Where the line with "Links Relevantes" appears below, start writing out lines exactly, and finish with the line with "ПроАссистент", which is included; write out nothing else.
START INFORMATION
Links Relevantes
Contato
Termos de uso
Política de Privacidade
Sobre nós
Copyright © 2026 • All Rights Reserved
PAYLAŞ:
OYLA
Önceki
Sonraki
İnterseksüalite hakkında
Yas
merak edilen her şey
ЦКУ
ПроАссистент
END INFORMATION
START INFORMATION
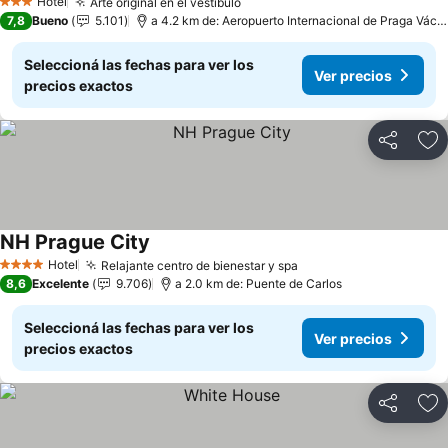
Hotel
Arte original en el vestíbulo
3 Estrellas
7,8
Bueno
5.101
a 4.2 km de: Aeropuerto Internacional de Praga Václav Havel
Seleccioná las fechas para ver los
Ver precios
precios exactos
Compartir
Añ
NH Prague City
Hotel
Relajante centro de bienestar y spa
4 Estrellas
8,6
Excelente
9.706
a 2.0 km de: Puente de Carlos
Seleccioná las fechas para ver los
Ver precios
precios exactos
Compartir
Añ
END INFORMATION
ANSWER TO THIS TASK -
Links Relevantes
Contato
Termos de uso
Política de Privacidade
Sobre nós
Copyright © 2026 • All Rights Reserved
PAYLAŞ:
OYLA
Önceki
Sonraki
İnterseksüalite hakkında
Yas
merak edilen her şey
ЦКУ
ПроАссистент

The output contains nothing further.